MeanIoU differ from custom IOU metrics implementation #20574

edge7 · 2024-12-01T17:26:27Z

Hi,
am running a segmentation training process and am using the following function as IoU Custom metrics:

@keras.saving.register_keras_serializable(package="glass_segm", name="custom_iou_metric")
def custom_iou_metric(y_true, y_pred, num_classes=3):
    y_pred = tf.argmax(y_pred, axis=-1)

    y_true = tf.cast(tf.reshape(y_true, [-1]), tf.int32)
    y_pred = tf.cast(tf.reshape(y_pred, [-1]), tf.int32)

    iou = tf.constant(0.0)

    for i in range(num_classes):
        true_mask = tf.cast(tf.equal(y_true, i), tf.float32)
        pred_mask = tf.cast(tf.equal(y_pred, i), tf.float32)

        intersection = tf.reduce_sum(true_mask * pred_mask)
        union = tf.reduce_sum(true_mask) + tf.reduce_sum(pred_mask) - intersection

        class_iou = tf.cond(
            tf.equal(union, 0), lambda: tf.constant(1.0), lambda: intersection / union
        )
        iou += class_iou

    iou /= tf.cast(num_classes, tf.float32)

    return iou

I was expecting that your MeanIoU would be the IoU mean across the classes and also the mean all the training and validation set batches, but it does not seem like that.
example:

given this:

y_pred = np.array([[[0.8, 0.1, 0.1], [0.7, 0.2, 0.1], [0.1, 0.7, 0.2], [0.2, 0.6, 0.2]],
 [[0.6, 0.3, 0.1], [0.7, 0.2, 0.1], [0.2, 0.5, 0.3], [0.3, 0.4, 0.3]],
 [[0.7, 0.2, 0.1], [0.3, 0.6, 0.1], [0.4, 0.4, 0.2], [0.3, 0.3, 0.4]],
 [[0.5, 0.4, 0.1], [0.3, 0.5, 0.2], [0.3, 0.3, 0.4], [0.4, 0.5, 0.1]]]

)
y_true = np.array([[0, 0, 2, 1],
 [1, 0, 1, 2],
 [1, 2, 2, 0],
 [1, 2, 0, 0]]
)

If I run:

m = keras.metrics.MeanIoU(num_classes=3,sparse_y_pred=False)
for i in range(1):
    y_true[0][0] = i % 2
    y_true[1][0] = i % 2
    m.update_state(y_true, y_pred)
m.result()

and then:

import numpy as np
ll = []
for i in range(1):
 y_true[0][0] = i % 2
 y_true[1][0] = i % 2
 ll.append(custom_iou_metric(y_true,y_pred))
np.mean(ll)

the result is the same.
But If I increase the range they diverge a bit. What is the intuition behind summing confusion matrixes as you do? That is not exactly the average.
In my example, if you increase the range they diverge but not that much, but I see big differences during training:

model.compile(
            optimizer=optimizer,
            loss=focal_loss(),
            metrics=[
                "accuracy",
                custom_iou_metric,
                keras.metrics.MeanIoU(num_classes=3,sparse_y_pred=False)
            ],
        )

I am using a custom data generator, if that matters.

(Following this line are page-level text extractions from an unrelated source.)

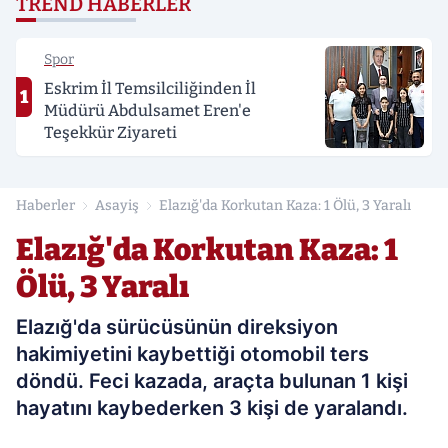
TREND HABERLER
Spor
Eskrim İl Temsilciliğinden İl
1
Müdürü Abdulsamet Eren'e
Teşekkür Ziyareti
Haberler
Asayiş
Elazığ'da Korkutan Kaza: 1 Ölü, 3 Yaralı
Elazığ'da Korkutan Kaza: 1
Ölü, 3 Yaralı
Elazığ'da sürücüsünün direksiyon
hakimiyetini kaybettiği otomobil ters
döndü. Feci kazada, araçta bulunan 1 kişi
hayatını kaybederken 3 kişi de yaralandı.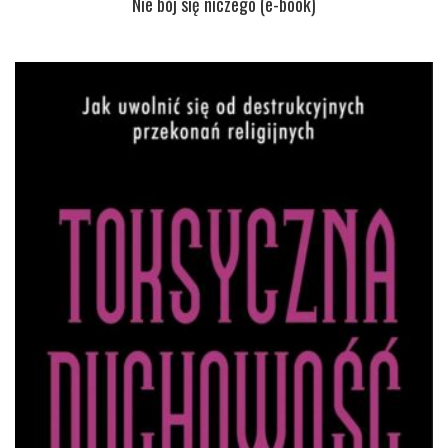
Nie bój się niczego (e-book)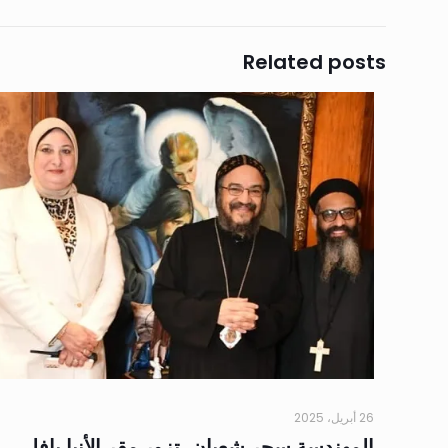
Related posts
26 أبريل، 2025
المهندسة سحر شعبان، تزور مقر الأنبا بافلي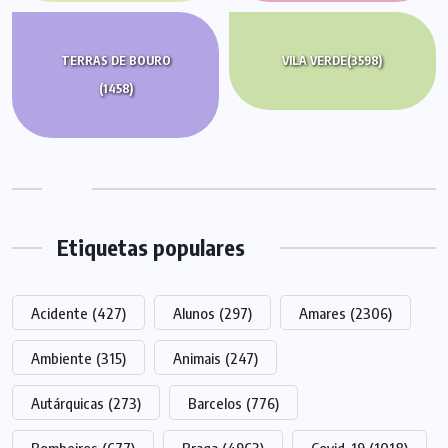
TERRAS DE BOURO
VILA VERDE
(3598)
(1458)
Etiquetas populares
Acidente
(427)
Alunos
(297)
Amares
(2306)
Ambiente
(315)
Animais
(247)
Autárquicas
(273)
Barcelos
(776)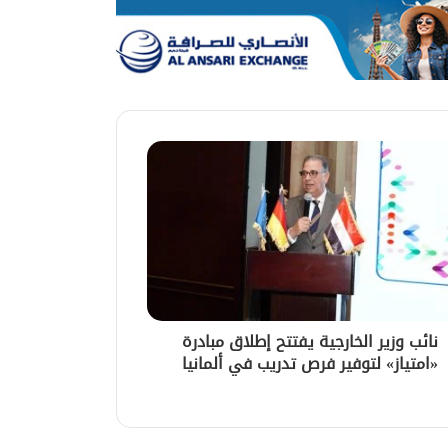
نائب وزير الخارجية يفتتح إطلاق مبادرة
«امتياز» لتوفير فرص تدريب في ألمانيا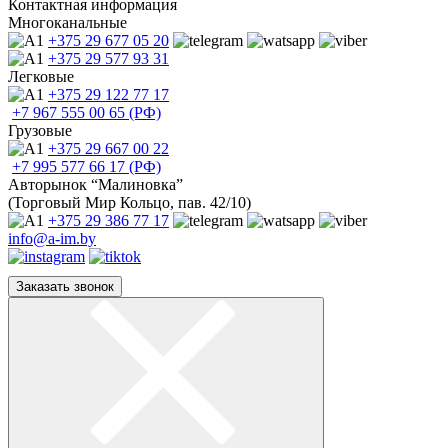
Контактная информация
Многоканальные
+375 29
677 05 20
+375 29
577 93 31
Легковые
+375 29
122 77 17
+7 967
555 00 65 (РФ)
Грузовые
+375 29
667 00 22
+7 995
577 66 17 (РФ)
Авторынок “Малиновка”
(Торговый Мир Кольцо, пав. 42/10)
+375 29
386 77 17
info@a-im.by
Заказать звонок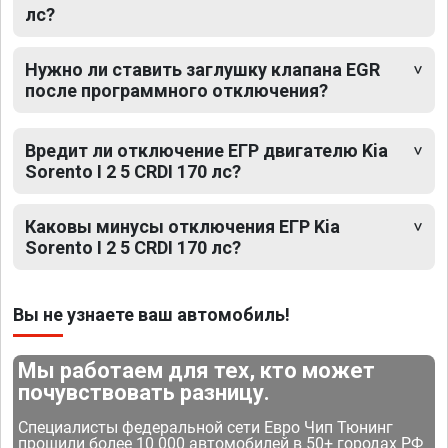
лс?
Нужно ли ставить заглушку клапана EGR
после программного отключения?
Вредит ли отключение ЕГР двигателю Kia
Sorento I 2 5 CRDI 170 лс?
Каковы минусы отключения ЕГР Kia
Sorento I 2 5 CRDI 170 лс?
Вы не узнаете ваш автомобиль!
Мы работаем для тех, кто может
почувствовать разницу.
Специалисты федеральной сети Евро Чип Тюнинг
прошили более 10 000 автомобилей в 50+ городах РФ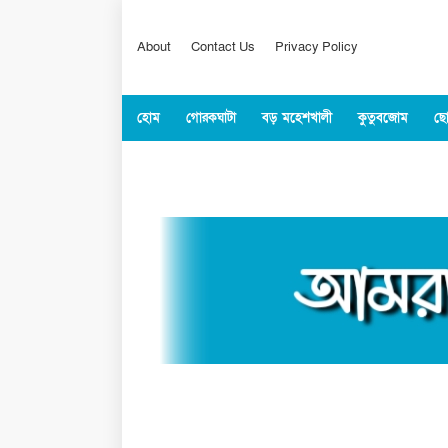
About
Contact Us
Privacy Policy
হোম
গোরকঘাটা
বড় মহেশখালী
কুতুবজোম
ছো
কক্সবাজার
জাতীয়
বিশ্ব
খেলাধুল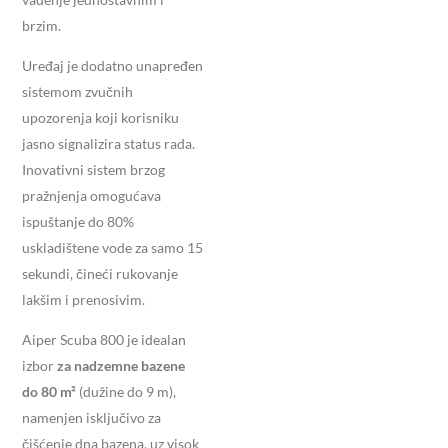
brzim.
Uređaj je dodatno unapređen
sistemom zvučnih
upozorenja koji korisniku
jasno signalizira status rada.
Inovativni sistem brzog
pražnjenja omogućava
ispuštanje do 80%
uskladištene vode za samo 15
sekundi, čineći rukovanje
lakšim i prenosivim.
Aiper Scuba 800 je idealan
izbor
za nadzemne bazene
do 80 m²
(dužine do 9 m),
namenjen isključivo za
čišćenje dna bazena, uz visok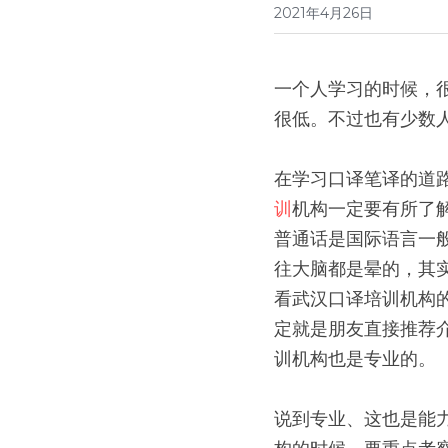
2021年4月26日
一个人学习的时候，
很低。不过也有少数
在学习口译笔译的道
训
机构一定要有所了
普通话是国际语言一
往大脑都是晕的，其
看武汉口译培训机构
定就是朋友直接推荐
训机构也是专业的。
说到专业、这也是能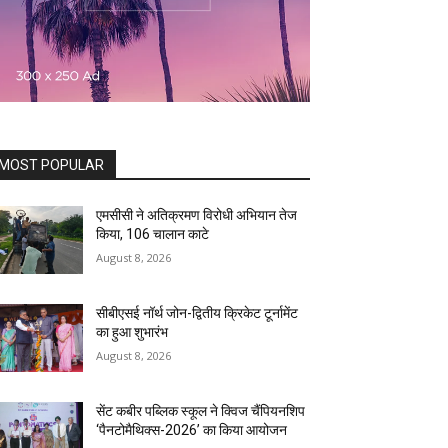
MOST POPULAR
एमसीसी ने अतिक्रमण विरोधी अभियान तेज
किया, 106 चालान काटे
August 8, 2026
सीबीएसई नॉर्थ जोन-द्वितीय क्रिकेट टूर्नामेंट
का हुआ शुभारंभ
August 8, 2026
सेंट कबीर पब्लिक स्कूल ने क्विज चैंपियनशिप
‘पैनटोमैथिक्स-2026’ का किया आयोजन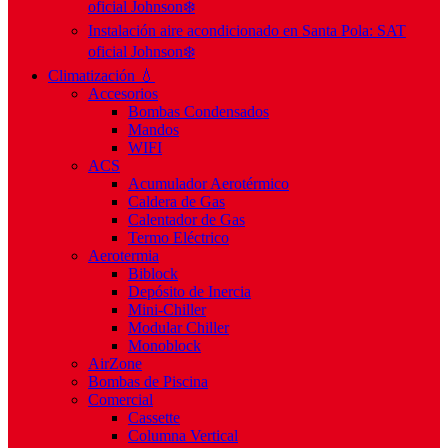
oficial Johnson❄️
Instalación aire acondicionado en Santa Pola: SAT
oficial Johnson❄️
Climatización 💧
Accesorios
Bombas Condensados
Mandos
WIFI
ACS
Acumulador Aerotérmico
Caldera de Gas
Calentador de Gas
Termo Eléctrico
Aerotermia
Biblock
Depósito de Inercia
Mini-Chiller
Modular Chiller
Monoblock
AirZone
Bombas de Piscina
Comercial
Cassette
Columna Vertical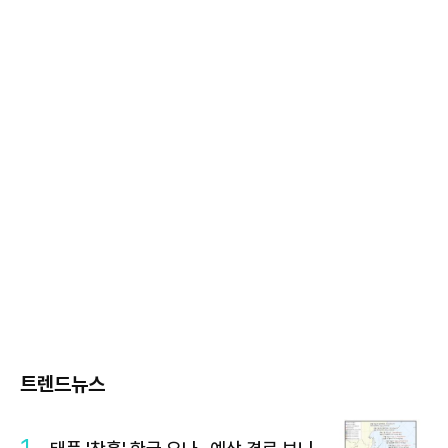
트렌드뉴스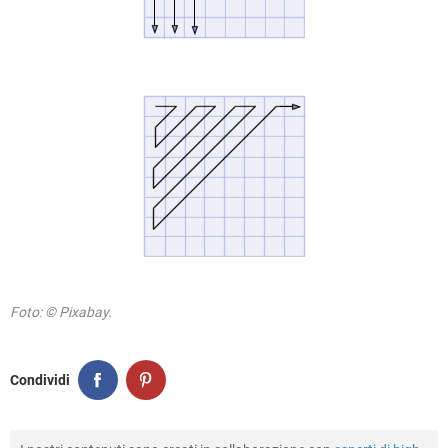
Foto: © Pixabay.
Condividi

Thanks for the clarificaitons

The text was updated successfully, but these errors were encountered:

edge7 · 2024-12-01T21:08:53Z

I am reading around and it looks like that approach is more of a global one. Am just heavily surprised that the results might diverge a lot

mehtamansi29 · 2024-12-02T07:09:07Z

Hi @edge7-

Thanks for reporting the issue. Can you help me with sample training data where you are able to see diverge in result ?

edge7 · 2024-12-02T08:22:30Z

Hi,
As said, the 2 approaches (averaging batch by batch and summing up the confusion matrix) are different by nature, but the difference I see here is probably too huge.
Custom metrics (i.e.: averaging batch by batch):

Keras MeanIoU metrics:

Do you need a training-set subset? If so, that can be hard to give you, as it's sort of proprietary data.

edge7 · 2024-12-02T10:22:08Z

Just one more note:

Is this normal?

edge7 · 2024-12-02T15:22:06Z

Hi, am digging in as it looks like this is not reliable at all.
First of all with Jax and Tensorflow as backend, for some obscure reason the sum of the confusion matrix is wrong (not always but I've seen a situation where it is ).
Then, another problem is here:

indices = ops.stack([labels, predictions], axis=1)
 values = ops.ones_like(predictions, dtype) if weights is None else weights
 indices = ops.cast(indices, dtype="int64")
 values = ops.cast(values, dtype=self.dtype)
 num_classes = int(num_classes)
 confusion_matrix = ops.scatter(indices, values, (num_classes, num_classes))
 return confusion_matrix

the scatter is randomly wrong as well. It gets better if one changes the type like this:

values = ops.cast(values, dtype='int64')

mehtamansi29 · 2024-12-02T16:07:42Z

Hi @edge7 -

Can you help me with full sample code with relevant error traceback to dig into the issue more ?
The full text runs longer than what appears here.